Aunque es dudoso cabría incluir entre los factores que pueden influir en el voto el recurso al miedo. Se trataría de incidir exageradamente en el peligro de los partidos que defienden las opciones más radicales. Los partidos moderados suelen insistir en el extremismo de ciertas opciones, teniendo mayor éxito mediático las referencias a la peligrosidad de las fuerzas más cercanas a la derecha que a la izquierda, las cuales (piénsese por ejemplo en EH Bildu) suelen gozar de un trato sorprendentemente benigno.

Antes de convertirse en el voto que se depositará en las urnas, las voluntades que flotan por el cielo electoral son atraídas hacia sus respectivas formaciones políticas por los pescadores de votos que van pregonando las bondades de sus ofertas electorales plasmadas en los programas con los que gobernarán, en caso de ser elegidos, durante la legislatura en disputa.

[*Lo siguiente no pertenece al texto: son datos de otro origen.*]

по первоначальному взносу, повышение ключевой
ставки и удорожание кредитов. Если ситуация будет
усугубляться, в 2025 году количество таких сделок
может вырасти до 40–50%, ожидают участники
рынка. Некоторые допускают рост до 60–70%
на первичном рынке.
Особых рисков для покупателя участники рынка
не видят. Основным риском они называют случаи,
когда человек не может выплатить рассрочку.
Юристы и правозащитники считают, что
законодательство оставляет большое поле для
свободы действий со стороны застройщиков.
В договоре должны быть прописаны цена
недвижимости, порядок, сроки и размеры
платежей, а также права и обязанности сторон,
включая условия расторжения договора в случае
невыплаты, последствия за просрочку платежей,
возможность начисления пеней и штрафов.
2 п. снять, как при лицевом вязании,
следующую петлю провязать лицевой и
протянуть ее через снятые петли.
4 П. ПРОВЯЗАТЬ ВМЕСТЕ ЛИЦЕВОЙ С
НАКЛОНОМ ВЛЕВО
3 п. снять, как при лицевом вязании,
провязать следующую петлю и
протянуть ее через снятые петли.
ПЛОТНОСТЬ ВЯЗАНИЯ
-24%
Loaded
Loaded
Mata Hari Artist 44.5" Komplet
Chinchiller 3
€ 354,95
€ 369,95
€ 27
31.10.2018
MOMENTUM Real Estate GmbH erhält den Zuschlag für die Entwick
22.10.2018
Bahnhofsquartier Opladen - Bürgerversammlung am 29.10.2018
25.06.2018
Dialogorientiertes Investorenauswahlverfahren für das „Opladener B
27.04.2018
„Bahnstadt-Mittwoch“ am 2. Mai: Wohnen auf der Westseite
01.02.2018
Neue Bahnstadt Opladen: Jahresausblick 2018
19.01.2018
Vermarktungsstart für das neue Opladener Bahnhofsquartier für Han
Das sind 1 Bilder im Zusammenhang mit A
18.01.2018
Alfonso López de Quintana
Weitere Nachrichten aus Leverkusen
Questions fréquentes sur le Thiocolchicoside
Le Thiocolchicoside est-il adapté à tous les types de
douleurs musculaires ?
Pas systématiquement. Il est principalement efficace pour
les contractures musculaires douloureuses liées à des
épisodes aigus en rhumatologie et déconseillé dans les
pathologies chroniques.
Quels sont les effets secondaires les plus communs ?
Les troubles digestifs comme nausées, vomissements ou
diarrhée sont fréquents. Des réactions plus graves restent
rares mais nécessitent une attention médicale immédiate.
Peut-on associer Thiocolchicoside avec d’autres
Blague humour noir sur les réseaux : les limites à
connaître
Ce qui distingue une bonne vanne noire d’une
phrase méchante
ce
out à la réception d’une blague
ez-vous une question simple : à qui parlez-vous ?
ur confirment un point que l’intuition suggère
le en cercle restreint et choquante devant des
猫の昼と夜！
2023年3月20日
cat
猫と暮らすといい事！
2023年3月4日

Pero por desgracia para algunos partidos, en cada elección no se parte de cero. Salvo que los partidos sean de nueva creación, todos tienen su historia y en ella está reflejado el grado de cumplimiento de sus promesas electorales en las anteriores legislaturas. Por eso, los electores pueden hacer fácilmente un test de credibilidad de cada líder o de cada partido, que, salvo para los muy ideologizados o los adeptos interesados, acaba poniendo a cada uno en su sitio. A pesar de lo cual, todas las formaciones siguen tratando de ganar adeptos para su causa.

Las medidas para lograrlo son muy variadas y van desde las que recurren a señuelos tan golosos que será difícil resistirse a ellas (piénsese en todas las dádivas y subvenciones), como las más sutiles de invadir las voluntades con promesas demagógicas y populistas que son irrealizables.

Stefan Zweig, en su obra Castellio contra Calvino, refiriéndose al fenómeno de forzar las conciencias para ganar adeptos pone en boca de Castellio que obligar a alguien a adherirse a un credo que no profesa no solo es inmoral e ilícito, “es, además, disparatado y absurdo, pues el reclutamiento forzoso dentro de una ideología no produce más que creyentes que solo lo son en apariencia”. Tiene toda la razón y es que los que se mueven por la atracción del poder y no por sus convicciones personales no son verdaderos adeptos sino acompañantes interesados.

En la misma línea el maestro Zweig hace decir a Castellio que “aquellos que solo quieren tener el mayor número posible de partidarios, y por ello necesitan muchos hombres, son como un loco que tiene un gran recipiente con poco vino dentro y que lo llena de agua para tener más vino. Con ello, en modo alguno aumenta el vino, sino únicamente echa a perder el bueno que tenía dentro”. Y finaliza diciendo “un vino malo no será mejor porque se obligue a la gente a beberlo”.

Hoy para ganar adeptos se recurre a la propaganda política que se parece cada vez más a la mala publicidad comercial. Y ello no solo porque las siglas de los partidos y los nombres de los líderes se utilizan ya como si fueran verdaderas marcas comerciales o prescriptores personales, sino porque la contienda para captar los votos, más que basarse en propuestas informativas, se traduce en mensajes persuasivos y agresivos, que lo único que pretenden es atraer el voto electoral como si fuera una mercancía.

Desconozco las razones del giro propagandístico que parece haberse producido en la actuación política; y tampoco puedo predecir si perdurará. Pero lo que sí se puede afirmar es que el voto de los ciudadanos no es una mercancía y que es manifiestamente antidemocrático convertir toda una legislatura en una larga, tediosa, insoportable, ineficiente e inútil campaña electoral. Los ciudadanos merecemos otra cosa.